盗難カード系のインフラストラクチャ分析記事を見かけたので、この機にちょっと語りたいと思いました。
以下、Team Cymruの記事を上から読みながら補足していく感じで記載している。
Background on Cardingの補足
クレジットカードが盗まれるというのは、例えば単純にフィッシング、支払いページに改ざんされたJavaScriptが埋め込まれているWebサイトを使用してしまった、スキミングやそれに類する形でデータが取られる。
Webサイトにどんな改ざんしたら良いとか、スキミングの方法とかを解説できなくは無いが反響があったらにしましょう。
盗難カードの価格は、確かにまちまち。基本的には不随する情報量っていうのもあるが、特に総じて高いのは3Dセキュアが有効になっていないクレジットカードは$100以上が多い。付随する情報っていうのは実際に悪用する際に重要になってくるので価格に差が出るのだが、そこら辺の話も長くなりそうなので今度の機会にしましょう。
ところで、FT3: Fraud Tools, Tactics, and Techniques Frameworkっていうのは知らんかった。盗難カードの戦術に関してMITRE ATT&CKみたいな形でまとまっているので、分析ができるのは凄い!!!!!でも、誰向け......?
ちなみに盗まれたクレジットカードを使用するとなると、対象のサービスがどのような決済サービスをどのように使っているのかどうかで難易度が大きく変わったりする。Stripeは設定によって、実はバックエンドの通信ではCVVが無くてもクレジットカードを使えたりするガバガバ設定があったらしい。
Research Methodologyの補足
「CVV」、「Dumps」、「Carding」っていうキーワードは盗難カード界隈で取引される際によく使われる言葉。

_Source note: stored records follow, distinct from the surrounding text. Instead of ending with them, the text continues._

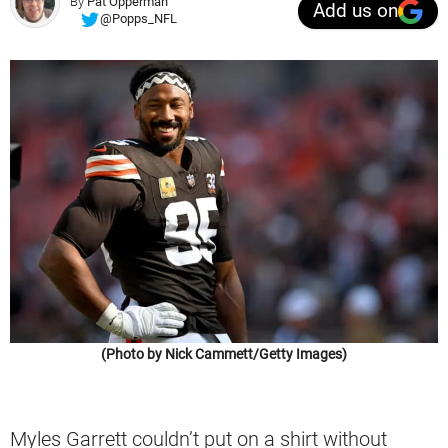
By
Pat Opperman
Add us on
@Popps_NFL
(Photo by Nick Cammett/Getty Images)
Myles Garrett couldn’t put on a shirt without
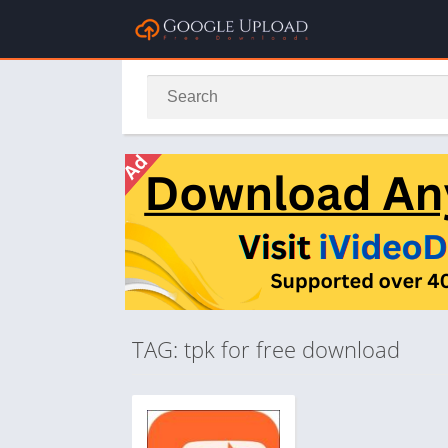
TAG: tpk for free download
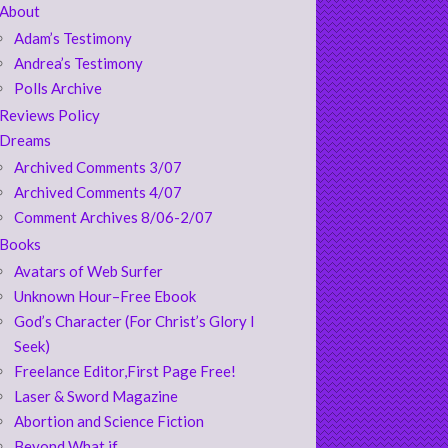
About
Adam’s Testimony
Andrea’s Testimony
Polls Archive
Reviews Policy
Dreams
Archived Comments 3/07
Archived Comments 4/07
Comment Archives 8/06-2/07
Books
Avatars of Web Surfer
Unknown Hour–Free Ebook
God’s Character (For Christ’s Glory I
Seek)
Freelance Editor,First Page Free!
Laser & Sword Magazine
Abortion and Science Fiction
Beyond What if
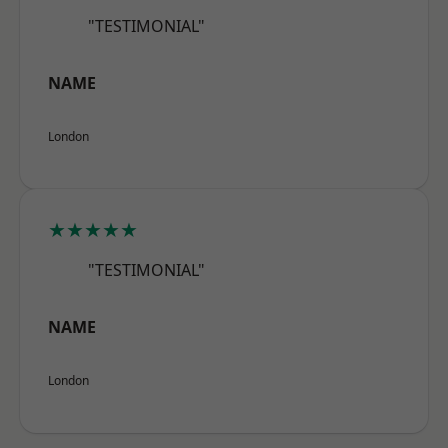
"TESTIMONIAL"
NAME
London
★★★★★
"TESTIMONIAL"
NAME
London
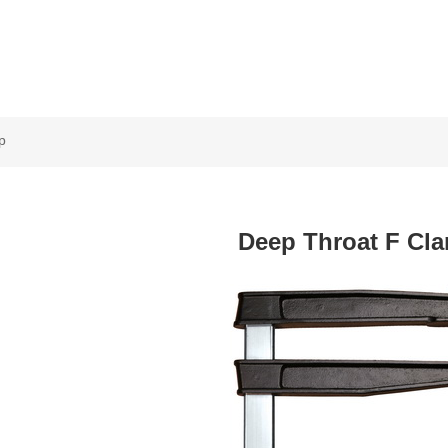
p
Deep Throat F Cl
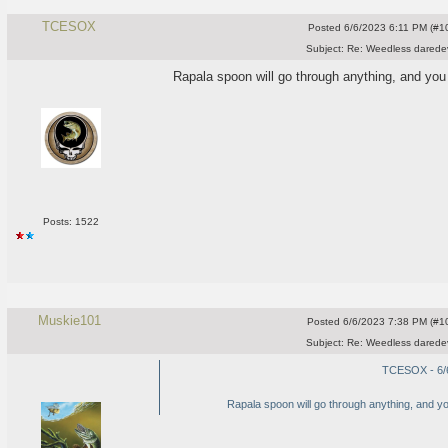
TCESOX
Posted
6/6/2023 6:11 PM (#10
Subject:
Re: Weedless daredev
Rapala spoon will go through anything, and you c
Posts: 1522
Muskie101
Posted
6/6/2023 7:38 PM (#10
Subject:
Re: Weedless daredev
TCESOX - 6/
Rapala spoon will go through anything, and you 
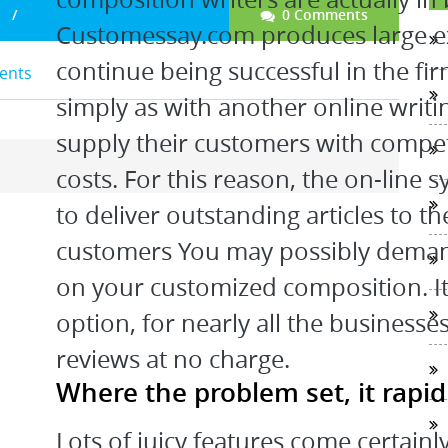
0 Comments
Customessay.com produces large exc
continue being successful in the f
dents
simply as with another online writ
supply their customers with compe
costs. For this reason, the on-line 
to deliver outstanding articles to t
customers You may possibly deman
on your customized composition. It 
option, for nearly all the businesse
reviews at no charge.
Where the problem set, it rapi
Lots of juicy features come certainly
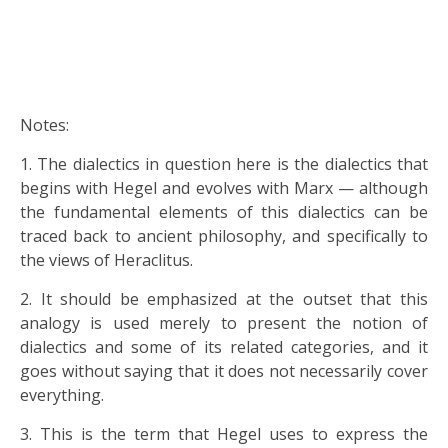
Notes:
1. The dialectics in question here is the dialectics that
begins with Hegel and evolves with Marx — although
the fundamental elements of this dialectics can be
traced back to ancient philosophy, and specifically to
the views of Heraclitus.
2. It should be emphasized at the outset that this
analogy is used merely to present the notion of
dialectics and some of its related categories, and it
goes without saying that it does not necessarily cover
everything.
3. This is the term that Hegel uses to express the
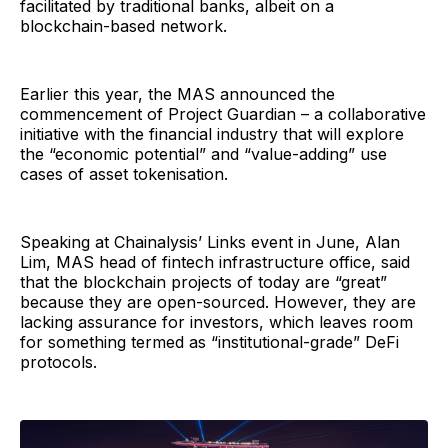
facilitated by traditional banks, albeit on a
blockchain-based network.
Earlier this year, the MAS announced the
commencement of Project Guardian – a collaborative
initiative with the financial industry that will explore
the “economic potential” and “value-adding” use
cases of asset tokenisation.
Speaking at Chainalysis’ Links event in June, Alan
Lim, MAS head of fintech infrastructure office, said
that the blockchain projects of today are “great”
because they are open-sourced. However, they are
lacking assurance for investors, which leaves room
for something termed as “institutional-grade” DeFi
protocols.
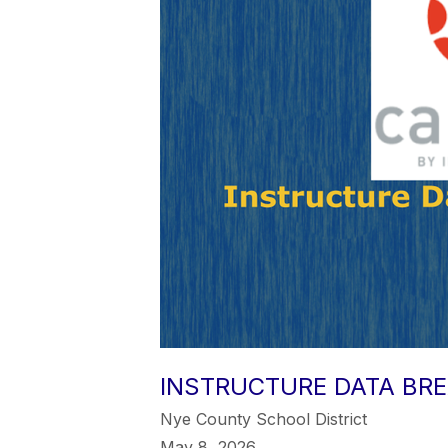
INSTRUCTURE DATA BR
Nye County School District
May 8, 2026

CVVはクレジットカードを使う際の3桁とか4桁(AMEX系)の数字のこと。Dumpsはスキミングとかで取得したカードデータのこと。Cardingは盗難カードを使うってこと。
「Research Methodology」の最後でも言及されているが、クレジットカードマーケットは詐欺サイトも多い。つまり、盗まれたクレジットカードサイトを使う犯罪者を罠に嵌めようとする犯罪者。界隈で有名って言われるCarding Shopと同じサイトデザインや似たようなドメインで運用される詐欺サイトは沢山ある。利用者の多いCarding Forumの広告にも普通に詐欺サイトが混じってる。そういうサイトは雑なサイトはID/パスワードの検証がガバガバだったり、CAPTCHAの検証のガバガバなので割と分かりやすいが。
Carding Markets Versus Carding Forumsの補足
ダークウェブのフォーラムとかハッカーフォーラムは、漏洩情報とかWebや企業ネットワークのハッキング手法とかの話が多いが、Carding Forumは本当に盗難カードをどう使うかみたいな具体的でマニアックな話題が多い。
技術の交換に関してはあんまりジャンルがはっきりしていないハッカーフォーラムも寛容なユーザが多い気がする。マルウェアやフィッシングの手口に関する議論っていうのはあんまり無いイメージ。どこからどんなカードを買って、それをどうやって使うか?みたいな議論が多い。
実はカードが盗まれたからと言って直ぐにヤバイわけではなくて、盗まれたカードを使用する側には結構沢山の障壁がある。どんな防御壁があって、それをどうやって乗り越えようとしているのか的な話は知っておいた方が良いと思うのでどこかで話をしましょう。
反響があるか、気が向いたらCreditCard Atack&Defence的な話をしようかと思います。
今回は急に語りたくなった話なので、ふわーとしているが具体的な話はそのうち???